Working with MPI
OpenCosmo can read and write data in an MPI environment. In general the API works exactly the same within an MPI context as it does otherwise, but there are some things to be aware of in the current version of the library (see below). More flexibility in working in an MPI context is planned for the next version of the library.
I/O with Parallel HDF5 and Select Operations
Reading HDF5 data in parallel requires no additional work on your part. However parallel writes require that you have a copy of HDF5 on your system that has been compiled with parallel write support turned on. See Installation for details on how to install a parallel version of hdf5 on your system.
Currently, OpenCosmo does not support writing data in an MPI context unless all ranks are writing to the same data. In practices this means that all ranks must have the same columns in their data, so all opencosmo.Dataset.select() operations must be identical across ranks.
“Take” Operations
When a dataset is opened in an MPI context, the data is chunked across all ranks. opencosmo.Dataset.take() operations will always operate on the data that is local to the given rank. For example, taking 100 rows at random on all ranks will actually take 100*N_ranks rows, distributed evenly across the ranks. Taking 100 rows with at = "start" will take the first 100 rows on each rank.
Spatial Queries
In OpenCosmo, raw data is ordered according to its location in the spatial index.
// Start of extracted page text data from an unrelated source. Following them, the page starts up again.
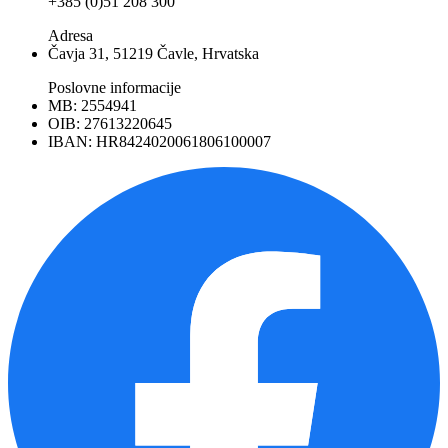
+385 (0)51 208 300
Adresa
Čavja 31, 51219 Čavle, Hrvatska
Poslovne informacije
MB: 2554941
OIB: 27613220645
IBAN: HR8424020061806100007
Facebook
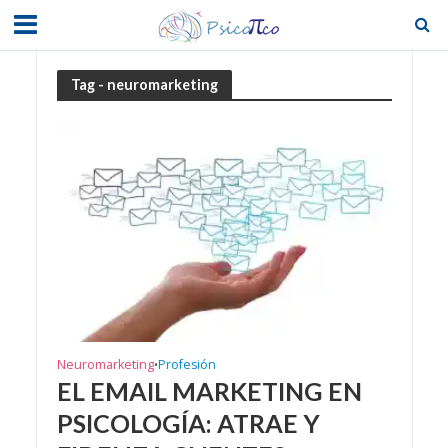
Tag - neuromarketing
Neuromarketing
Profesión
•
EL EMAIL MARKETING EN
PSICOLOGÍA: ATRAE Y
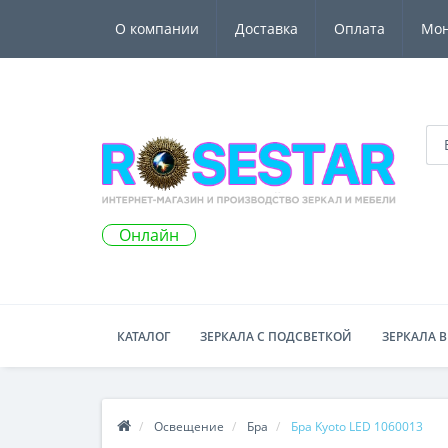
О компании
Доставка
Оплата
Мо
Онлайн
КАТАЛОГ
ЗЕРКАЛА С ПОДСВЕТКОЙ
ЗЕРКАЛА В
Освещение
Бра
Бра Kyoto LED 1060013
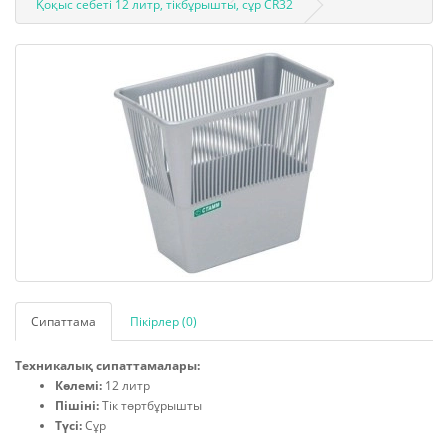
Қоқыс себеті 12 литр, тікбұрышты, сұр CR32
Сипаттама
Пікірлер (0)
Техникалық сипаттамалары:
Көлемі:
12 литр
Пішіні:
Тік төртбұрышты
Түсі:
Сұр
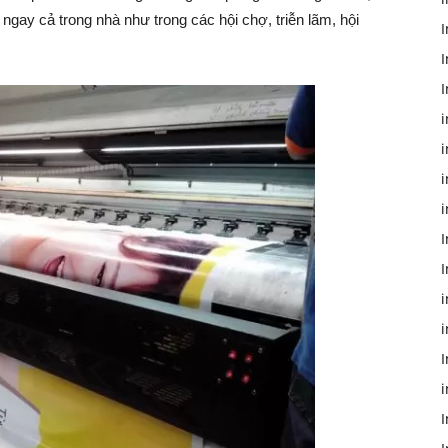
gay cả trong nhà như trong các hội chợ, triễn lãm, hội
I
I
I
i
i
i
I
i
I
i
I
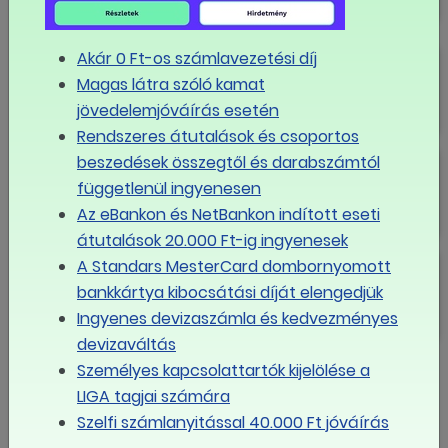
elégedettek lehetnek a felek
Lényegében megszületett a
Akár 0 Ft-os számlavezetési díj
megállapodás a minimálbérről és a
Magas látra szóló kamat
garantált bérminimumról
jövedelemjóváírás esetén
Rendszeres átutalások és csoportos
Tisztújító LIGA Tanács
beszedések összegtől és darabszámtól
függetlenül ingyenesen
Az eBankon és NetBankon indított eseti
átutalások 20.000 Ft-ig ingyenesek
Meglepőt húzott a kormány, újra
A Standars MesterCard dombornyomott
nyitott a 2026-os minimálbér sorsa
bankkártya kibocsátási díját elengedjük
Ingyenes devizaszámla és kedvezményes
devizaváltás
Személyes kapcsolattartók kijelölése a
MÉG TÖBB
LIGA tagjai számára
Szelfi számlanyitással 40.000 Ft jóváírás
Eseménynaptár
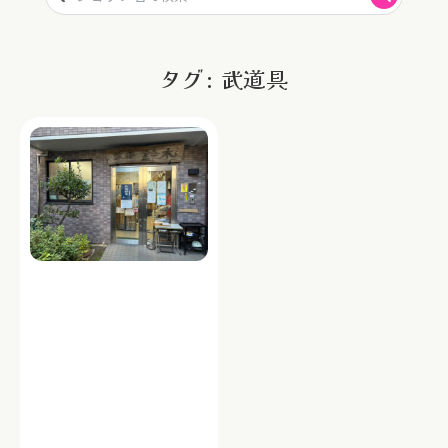
タグ: 武道具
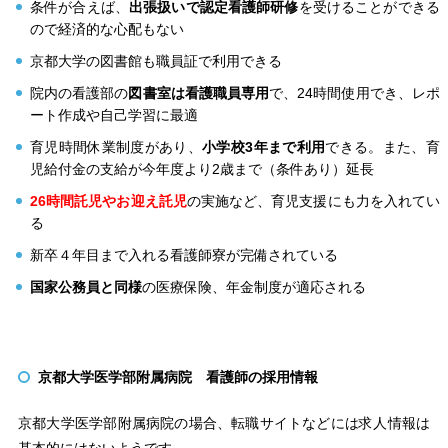
条件が合えば、
出張扱いで認定看護師研修
を受けることができる
ので経済的な心配もない
京都大学の図書館も職員証で利用できる
院内の看護部の
図書室は看護職員専用
で、24時間使用でき、レポ
ート作成や自己学習に最適
育児時間休業制度があり、
小学校3年まで利用
できる。また、育
児給付金の支給が今年度より2歳まで（条件あり）延長
26時間託児やお迎え託児
の実施など、育児支援にも力を入れてい
る
新卒４年目まで入れる看護師寮が完備されている
国家公務員と同様
の医療保険、年金制度が適応される
京都大学医学部附属病院 看護師の採用情報
京都大学医学部附属病院の場合、転職サイトなどには求人情報は
基本的にはないようです。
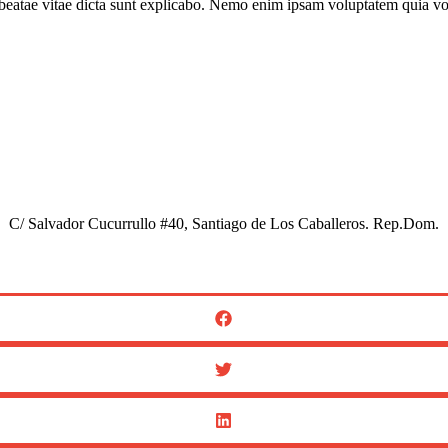
to beatae vitae dicta sunt explicabo. Nemo enim ipsam voluptatem quia vo
C/ Salvador Cucurrullo #40, Santiago de Los Caballeros. Rep.Dom.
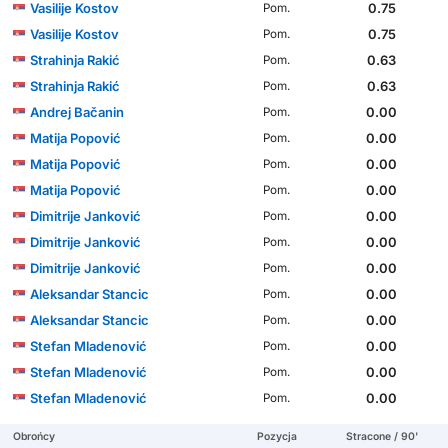
Vasilije Kostov
0.75
Pom.
Vasilije Kostov
0.75
Pom.
Strahinja Rakić
0.63
Pom.
Strahinja Rakić
0.63
Pom.
Andrej Bačanin
0.00
Pom.
Matija Popović
0.00
Pom.
Matija Popović
0.00
Pom.
Matija Popović
0.00
Pom.
Dimitrije Janković
0.00
Pom.
Dimitrije Janković
0.00
Pom.
Dimitrije Janković
0.00
Pom.
Aleksandar Stancic
0.00
Pom.
Aleksandar Stancic
0.00
Pom.
Stefan Mladenović
0.00
Pom.
Stefan Mladenović
0.00
Pom.
Stefan Mladenović
0.00
Pom.
Obrońcy
Pozycja
Stracone / 90'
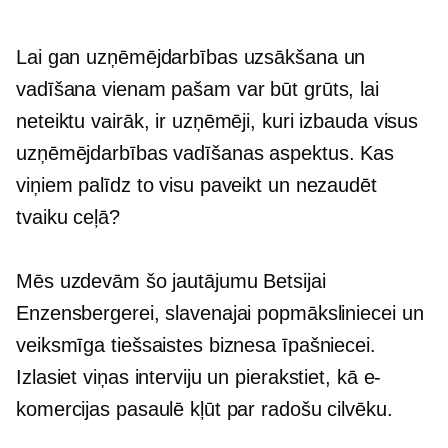
Lai gan uzņēmējdarbības uzsākšana un
vadīšana vienam pašam var būt grūts, lai
neteiktu vairāk, ir uzņēmēji, kuri izbauda visus
uzņēmējdarbības vadīšanas aspektus. Kas
viņiem palīdz to visu paveikt un nezaudēt
tvaiku ceļā?
Mēs uzdevām šo jautājumu Betsijai
Enzensbergerei, slavenajai popmāksliniecei un
veiksmīga tiešsaistes biznesa īpašniecei.
Izlasiet viņas interviju un pierakstiet, kā e-
komercijas pasaulē kļūt par radošu cilvēku.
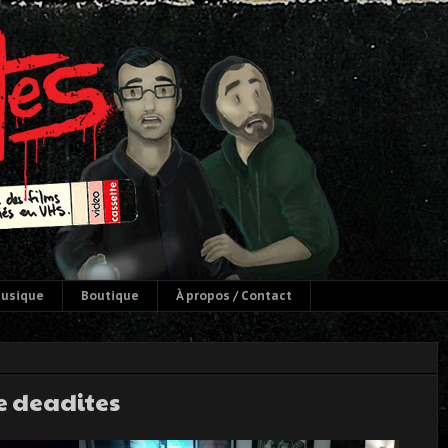
usique
Boutique
À propos / Contact
he deadites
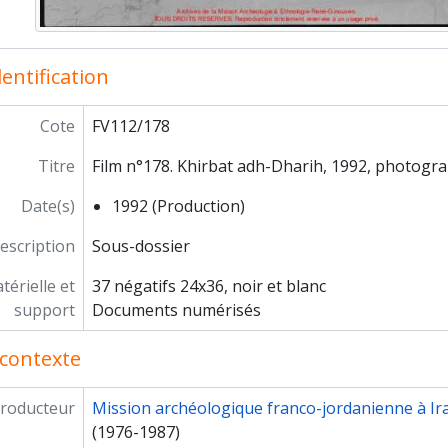
entification
Cote
FV112/178
Titre
Film n°178. Khirbat adh-Dharih, 1992, photograp
Date(s)
1992 (Production)
escription
Sous-dossier
érielle et
37 négatifs 24x36, noir et blanc
support
Documents numérisés
contexte
roducteur
Mission archéologique franco-jordanienne à Ira
(1976-1987)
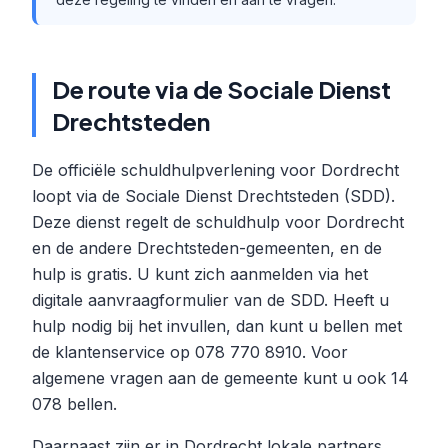
De route via de Sociale Dienst
Drechtsteden
De officiële schuldhulpverlening voor Dordrecht
loopt via de Sociale Dienst Drechtsteden (SDD).
Deze dienst regelt de schuldhulp voor Dordrecht
en de andere Drechtsteden-gemeenten, en de
hulp is gratis. U kunt zich aanmelden via het
digitale aanvraagformulier van de SDD. Heeft u
hulp nodig bij het invullen, dan kunt u bellen met
de klantenservice op 078 770 8910. Voor
algemene vragen aan de gemeente kunt u ook 14
078 bellen.
Daarnaast zijn er in Dordrecht lokale partners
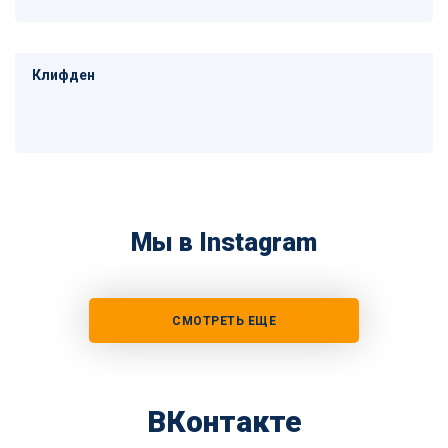
Клифден
Мы в Instagram
СМОТРЕТЬ ЕЩЕ
ВКонтакте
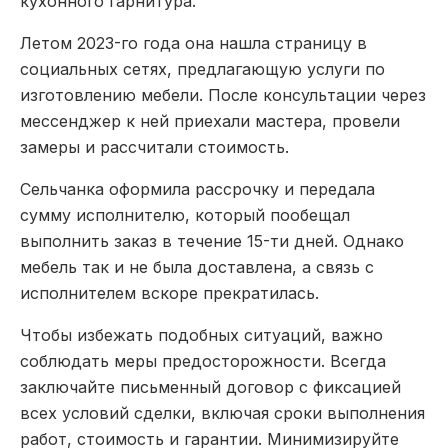
кухонного гарнитура.
Летом 2023-го года она нашла страницу в
социальных сетях, предлагающую услуги по
изготовлению мебели. После консультации через
мессенджер к ней приехали мастера, провели
замеры и рассчитали стоимость.
Сельчанка оформила рассрочку и передала
сумму исполнителю, который пообещал
выполнить заказ в течение 15-ти дней. Однако
мебель так и не была доставлена, а связь с
исполнителем вскоре прекратилась.
Чтобы избежать подобных ситуаций, важно
соблюдать меры предосторожности. Всегда
заключайте письменный договор с фиксацией
всех условий сделки, включая сроки выполнения
работ, стоимость и гарантии. Минимизируйте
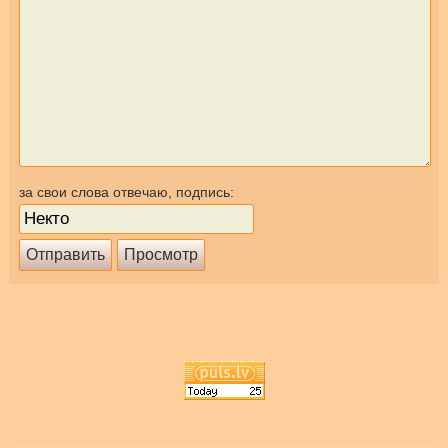
за свои слова отвечаю, подпись:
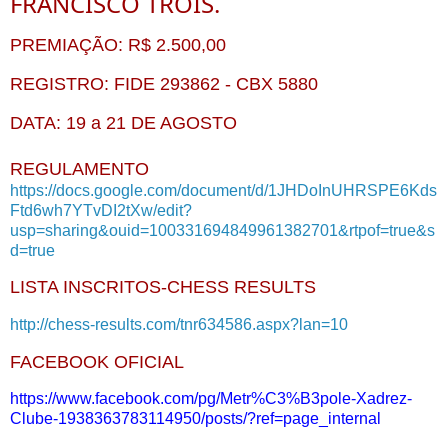
FRANCISCO TROIS.
PREMIAÇÃO: R$ 2.500,00
REGISTRO: FIDE 293862 - CBX 5880
DATA: 19 a 21 DE AGOSTO
REGULAMENTO
https://docs.google.com/document/d/1JHDoInUHRSPE6Kds
Ftd6wh7YTvDI2tXw/edit?
usp=sharing&ouid=100331694849961382701&rtpof=true&s
d=true
LISTA INSCRITOS-CHESS RESULTS
http://chess-results.com/tnr634586.aspx?lan=10
FACEBOOK OFICIAL
https://www.facebook.com/pg/Metr%C3%B3pole-Xadrez-
Clube-1938363783114950/posts/?ref=page_internal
When a dataset is loaded with MPI, each rank recieves an equal share of the regions in the spatial index. As a result, most spatial queries are likely to return no data for most ranks. Ranks that fall completely outside the query region will return a zero-length dataset. opencosmo.write() will handle the zero-length datasets automatically.
You can retrieve the region the local dataset is contained with in by calling opencosmo.Dataset.region(). One possible workflow is to perform different spatial queries for each rank depending on the region that is local to that rank.
Currently OpenCosmo does not support sharing data across ranks, such as when a given spatial query crosses a rank boundary. This will be improved in the future.